### [What is needed]
Restate each entry word for word. Keep every detail intact.

### [Data provided]
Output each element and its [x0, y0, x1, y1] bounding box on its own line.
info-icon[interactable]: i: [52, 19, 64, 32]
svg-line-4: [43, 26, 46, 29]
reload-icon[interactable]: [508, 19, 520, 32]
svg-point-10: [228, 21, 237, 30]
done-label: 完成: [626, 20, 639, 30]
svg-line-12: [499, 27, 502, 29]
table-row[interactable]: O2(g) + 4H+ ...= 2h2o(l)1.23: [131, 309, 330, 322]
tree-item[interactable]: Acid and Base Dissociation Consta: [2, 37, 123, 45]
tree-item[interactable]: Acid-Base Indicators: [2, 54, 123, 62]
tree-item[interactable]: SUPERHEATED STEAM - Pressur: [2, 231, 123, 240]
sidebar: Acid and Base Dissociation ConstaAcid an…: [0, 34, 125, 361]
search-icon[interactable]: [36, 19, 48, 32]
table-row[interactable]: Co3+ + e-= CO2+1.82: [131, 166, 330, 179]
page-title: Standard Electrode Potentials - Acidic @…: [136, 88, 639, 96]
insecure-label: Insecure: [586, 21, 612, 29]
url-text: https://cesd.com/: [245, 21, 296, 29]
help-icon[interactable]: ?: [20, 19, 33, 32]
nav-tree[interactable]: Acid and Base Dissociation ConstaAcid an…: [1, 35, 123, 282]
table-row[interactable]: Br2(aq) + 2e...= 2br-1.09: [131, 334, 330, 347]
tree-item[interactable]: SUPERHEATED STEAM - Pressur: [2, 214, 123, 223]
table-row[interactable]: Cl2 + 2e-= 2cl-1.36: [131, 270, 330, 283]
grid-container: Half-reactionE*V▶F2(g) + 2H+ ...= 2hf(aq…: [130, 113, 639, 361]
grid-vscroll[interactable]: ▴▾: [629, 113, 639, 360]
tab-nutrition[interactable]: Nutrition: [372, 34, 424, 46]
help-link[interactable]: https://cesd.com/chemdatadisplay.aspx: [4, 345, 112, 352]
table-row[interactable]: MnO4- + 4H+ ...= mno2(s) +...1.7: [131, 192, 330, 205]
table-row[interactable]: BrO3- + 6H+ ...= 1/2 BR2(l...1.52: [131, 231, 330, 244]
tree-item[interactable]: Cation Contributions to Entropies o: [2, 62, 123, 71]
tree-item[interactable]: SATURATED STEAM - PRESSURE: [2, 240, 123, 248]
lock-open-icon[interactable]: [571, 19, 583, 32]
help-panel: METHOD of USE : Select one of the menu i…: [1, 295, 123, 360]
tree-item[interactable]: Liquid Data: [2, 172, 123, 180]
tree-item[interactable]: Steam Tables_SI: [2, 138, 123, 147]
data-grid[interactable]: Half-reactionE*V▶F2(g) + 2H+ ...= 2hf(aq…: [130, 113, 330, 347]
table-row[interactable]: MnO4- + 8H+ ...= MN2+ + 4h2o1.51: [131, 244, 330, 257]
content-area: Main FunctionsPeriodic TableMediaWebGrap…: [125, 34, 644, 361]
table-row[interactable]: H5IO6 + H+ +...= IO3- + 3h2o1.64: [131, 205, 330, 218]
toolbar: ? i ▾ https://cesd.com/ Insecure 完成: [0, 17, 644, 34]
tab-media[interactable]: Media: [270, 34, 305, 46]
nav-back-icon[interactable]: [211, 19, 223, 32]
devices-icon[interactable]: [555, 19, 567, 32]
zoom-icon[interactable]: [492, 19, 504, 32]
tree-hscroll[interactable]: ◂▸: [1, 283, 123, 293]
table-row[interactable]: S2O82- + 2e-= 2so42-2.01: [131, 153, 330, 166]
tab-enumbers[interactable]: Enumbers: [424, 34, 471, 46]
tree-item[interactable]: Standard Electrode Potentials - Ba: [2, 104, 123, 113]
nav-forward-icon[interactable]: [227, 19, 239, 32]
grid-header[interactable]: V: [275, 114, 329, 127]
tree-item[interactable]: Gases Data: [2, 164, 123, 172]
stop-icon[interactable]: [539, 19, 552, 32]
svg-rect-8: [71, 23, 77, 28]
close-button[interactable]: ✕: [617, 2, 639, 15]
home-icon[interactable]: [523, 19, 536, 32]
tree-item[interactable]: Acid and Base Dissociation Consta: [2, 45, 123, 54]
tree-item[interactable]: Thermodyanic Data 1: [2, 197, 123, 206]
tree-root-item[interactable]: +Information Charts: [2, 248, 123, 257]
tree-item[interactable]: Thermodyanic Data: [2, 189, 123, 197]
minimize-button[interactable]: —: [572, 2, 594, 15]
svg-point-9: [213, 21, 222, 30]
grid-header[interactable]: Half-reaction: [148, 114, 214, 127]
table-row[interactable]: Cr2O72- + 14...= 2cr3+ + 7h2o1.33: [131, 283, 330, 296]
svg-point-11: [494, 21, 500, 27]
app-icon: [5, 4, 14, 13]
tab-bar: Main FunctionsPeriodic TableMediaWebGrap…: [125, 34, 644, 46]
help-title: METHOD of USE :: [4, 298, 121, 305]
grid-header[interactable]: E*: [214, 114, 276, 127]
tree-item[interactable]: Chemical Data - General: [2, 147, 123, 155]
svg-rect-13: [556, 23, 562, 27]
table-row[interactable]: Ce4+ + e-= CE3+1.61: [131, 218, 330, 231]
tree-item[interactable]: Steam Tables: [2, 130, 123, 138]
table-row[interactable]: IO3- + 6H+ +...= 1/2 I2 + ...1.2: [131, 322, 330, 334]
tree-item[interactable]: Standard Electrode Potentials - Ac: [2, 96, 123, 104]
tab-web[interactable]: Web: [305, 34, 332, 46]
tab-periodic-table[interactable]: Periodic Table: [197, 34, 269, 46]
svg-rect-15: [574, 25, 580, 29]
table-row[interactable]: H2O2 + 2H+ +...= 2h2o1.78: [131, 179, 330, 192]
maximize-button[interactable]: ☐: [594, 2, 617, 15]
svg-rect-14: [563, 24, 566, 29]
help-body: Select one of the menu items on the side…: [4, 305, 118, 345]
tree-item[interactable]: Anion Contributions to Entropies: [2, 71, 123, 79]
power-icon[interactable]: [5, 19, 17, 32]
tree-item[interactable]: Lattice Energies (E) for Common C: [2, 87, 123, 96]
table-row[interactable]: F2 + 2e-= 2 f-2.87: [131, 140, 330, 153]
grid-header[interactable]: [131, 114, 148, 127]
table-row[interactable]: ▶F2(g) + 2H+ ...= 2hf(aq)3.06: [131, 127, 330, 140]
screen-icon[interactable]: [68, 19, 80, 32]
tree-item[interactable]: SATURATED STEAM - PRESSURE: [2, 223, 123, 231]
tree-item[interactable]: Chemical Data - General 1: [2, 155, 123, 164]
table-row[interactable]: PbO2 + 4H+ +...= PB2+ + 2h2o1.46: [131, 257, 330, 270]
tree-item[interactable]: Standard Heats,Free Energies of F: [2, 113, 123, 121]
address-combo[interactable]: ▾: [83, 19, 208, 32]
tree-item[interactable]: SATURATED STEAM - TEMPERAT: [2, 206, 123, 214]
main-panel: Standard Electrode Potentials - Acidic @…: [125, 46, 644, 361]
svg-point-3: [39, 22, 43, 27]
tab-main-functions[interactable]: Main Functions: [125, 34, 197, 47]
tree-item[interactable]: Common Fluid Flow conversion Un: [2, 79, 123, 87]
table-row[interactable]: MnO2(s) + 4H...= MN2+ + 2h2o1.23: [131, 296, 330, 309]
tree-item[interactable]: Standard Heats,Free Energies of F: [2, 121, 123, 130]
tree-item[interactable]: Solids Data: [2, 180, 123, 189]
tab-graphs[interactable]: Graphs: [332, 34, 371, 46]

### [Response to this exercise]
Output each element and its [x0, y0, x1, y1] bounding box on its own line.
info-icon[interactable]: i: [52, 19, 64, 32]
svg-line-4: [43, 26, 46, 29]
reload-icon[interactable]: [508, 19, 520, 32]
svg-point-10: [228, 21, 237, 30]
done-label: 完成: [626, 20, 639, 30]
svg-line-12: [499, 27, 502, 29]
table-row[interactable]: O2(g) + 4H+ ...= 2h2o(l)1.23: [131, 309, 330, 322]
tree-item[interactable]: Acid and Base Dissociation Consta: [2, 37, 123, 45]
tree-item[interactable]: Acid-Base Indicators: [2, 54, 123, 62]
tree-item[interactable]: SUPERHEATED STEAM - Pressur: [2, 231, 123, 240]
sidebar: Acid and Base Dissociation ConstaAcid an…: [0, 34, 125, 361]
search-icon[interactable]: [36, 19, 48, 32]
table-row[interactable]: Co3+ + e-= CO2+1.82: [131, 166, 330, 179]
page-title: Standard Electrode Potentials - Acidic @…: [136, 88, 639, 96]
insecure-label: Insecure: [586, 21, 612, 29]
url-text: https://cesd.com/: [245, 21, 296, 29]
help-icon[interactable]: ?: [20, 19, 33, 32]
nav-tree[interactable]: Acid and Base Dissociation ConstaAcid an…: [1, 35, 123, 282]
table-row[interactable]: Br2(aq) + 2e...= 2br-1.09: [131, 334, 330, 347]
tree-item[interactable]: SUPERHEATED STEAM - Pressur: [2, 214, 123, 223]
table-row[interactable]: Cl2 + 2e-= 2cl-1.36: [131, 270, 330, 283]
grid-container: Half-reactionE*V▶F2(g) + 2H+ ...= 2hf(aq…: [130, 113, 639, 361]
grid-vscroll[interactable]: ▴▾: [629, 113, 639, 360]
tab-nutrition[interactable]: Nutrition: [372, 34, 424, 46]
help-link[interactable]: https://cesd.com/chemdatadisplay.aspx: [4, 345, 112, 352]
table-row[interactable]: MnO4- + 4H+ ...= mno2(s) +...1.7: [131, 192, 330, 205]
table-row[interactable]: BrO3- + 6H+ ...= 1/2 BR2(l...1.52: [131, 231, 330, 244]
tree-item[interactable]: Cation Contributions to Entropies o: [2, 62, 123, 71]
tree-item[interactable]: SATURATED STEAM - PRESSURE: [2, 240, 123, 248]
lock-open-icon[interactable]: [571, 19, 583, 32]
help-panel: METHOD of USE : Select one of the menu i…: [1, 295, 123, 360]
tree-item[interactable]: Liquid Data: [2, 172, 123, 180]
tree-item[interactable]: Steam Tables_SI: [2, 138, 123, 147]
data-grid[interactable]: Half-reactionE*V▶F2(g) + 2H+ ...= 2hf(aq…: [130, 113, 330, 347]
table-row[interactable]: MnO4- + 8H+ ...= MN2+ + 4h2o1.51: [131, 244, 330, 257]
content-area: Main FunctionsPeriodic TableMediaWebGrap…: [125, 34, 644, 361]
table-row[interactable]: H5IO6 + H+ +...= IO3- + 3h2o1.64: [131, 205, 330, 218]
toolbar: ? i ▾ https://cesd.com/ Insecure 完成: [0, 17, 644, 34]
tab-media[interactable]: Media: [270, 34, 305, 46]
nav-back-icon[interactable]: [211, 19, 223, 32]
devices-icon[interactable]: [555, 19, 567, 32]
zoom-icon[interactable]: [492, 19, 504, 32]
tree-hscroll[interactable]: ◂▸: [1, 283, 123, 293]
table-row[interactable]: S2O82- + 2e-= 2so42-2.01: [131, 153, 330, 166]
tab-enumbers[interactable]: Enumbers: [424, 34, 471, 46]
tree-item[interactable]: Standard Electrode Potentials - Ba: [2, 104, 123, 113]
nav-forward-icon[interactable]: [227, 19, 239, 32]
grid-header[interactable]: V: [275, 114, 329, 127]
tree-item[interactable]: Gases Data: [2, 164, 123, 172]
stop-icon[interactable]: [539, 19, 552, 32]
svg-rect-8: [71, 23, 77, 28]
close-button[interactable]: ✕: [617, 2, 639, 15]
home-icon[interactable]: [523, 19, 536, 32]
tree-item[interactable]: Acid and Base Dissociation Consta: [2, 45, 123, 54]
tree-item[interactable]: Thermodyanic Data 1: [2, 197, 123, 206]
tree-root-item[interactable]: +Information Charts: [2, 248, 123, 257]
tree-item[interactable]: Thermodyanic Data: [2, 189, 123, 197]
minimize-button[interactable]: —: [572, 2, 594, 15]
svg-point-9: [213, 21, 222, 30]
grid-header[interactable]: Half-reaction: [148, 114, 214, 127]
table-row[interactable]: Cr2O72- + 14...= 2cr3+ + 7h2o1.33: [131, 283, 330, 296]
svg-point-11: [494, 21, 500, 27]
app-icon: [5, 4, 14, 13]
tab-bar: Main FunctionsPeriodic TableMediaWebGrap…: [125, 34, 644, 46]
help-title: METHOD of USE :: [4, 298, 121, 305]
grid-header[interactable]: E*: [214, 114, 276, 127]
tree-item[interactable]: Chemical Data - General: [2, 147, 123, 155]
svg-rect-13: [556, 23, 562, 27]
table-row[interactable]: Ce4+ + e-= CE3+1.61: [131, 218, 330, 231]
tree-item[interactable]: Steam Tables: [2, 130, 123, 138]
table-row[interactable]: IO3- + 6H+ +...= 1/2 I2 + ...1.2: [131, 322, 330, 334]
tree-item[interactable]: Standard Electrode Potentials - Ac: [2, 96, 123, 104]
tab-web[interactable]: Web: [305, 34, 332, 46]
tab-periodic-table[interactable]: Periodic Table: [197, 34, 269, 46]
svg-rect-15: [574, 25, 580, 29]
table-row[interactable]: H2O2 + 2H+ +...= 2h2o1.78: [131, 179, 330, 192]
maximize-button[interactable]: ☐: [594, 2, 617, 15]
svg-rect-14: [563, 24, 566, 29]
help-body: Select one of the menu items on the side…: [4, 305, 118, 345]
tree-item[interactable]: Anion Contributions to Entropies: [2, 71, 123, 79]
power-icon[interactable]: [5, 19, 17, 32]
tree-item[interactable]: Lattice Energies (E) for Common C: [2, 87, 123, 96]
table-row[interactable]: F2 + 2e-= 2 f-2.87: [131, 140, 330, 153]
grid-header[interactable]: [131, 114, 148, 127]
table-row[interactable]: ▶F2(g) + 2H+ ...= 2hf(aq)3.06: [131, 127, 330, 140]
screen-icon[interactable]: [68, 19, 80, 32]
tree-item[interactable]: SATURATED STEAM - PRESSURE: [2, 223, 123, 231]
tree-item[interactable]: Chemical Data - General 1: [2, 155, 123, 164]
table-row[interactable]: PbO2 + 4H+ +...= PB2+ + 2h2o1.46: [131, 257, 330, 270]
tree-item[interactable]: Standard Heats,Free Energies of F: [2, 113, 123, 121]
address-combo[interactable]: ▾: [83, 19, 208, 32]
tree-item[interactable]: SATURATED STEAM - TEMPERAT: [2, 206, 123, 214]
main-panel: Standard Electrode Potentials - Acidic @…: [125, 46, 644, 361]
svg-point-3: [39, 22, 43, 27]
tab-main-functions[interactable]: Main Functions: [125, 34, 197, 47]
tree-item[interactable]: Common Fluid Flow conversion Un: [2, 79, 123, 87]
table-row[interactable]: MnO2(s) + 4H...= MN2+ + 2h2o1.23: [131, 296, 330, 309]
tree-item[interactable]: Standard Heats,Free Energies of F: [2, 121, 123, 130]
tree-item[interactable]: Solids Data: [2, 180, 123, 189]
tab-graphs[interactable]: Graphs: [332, 34, 371, 46]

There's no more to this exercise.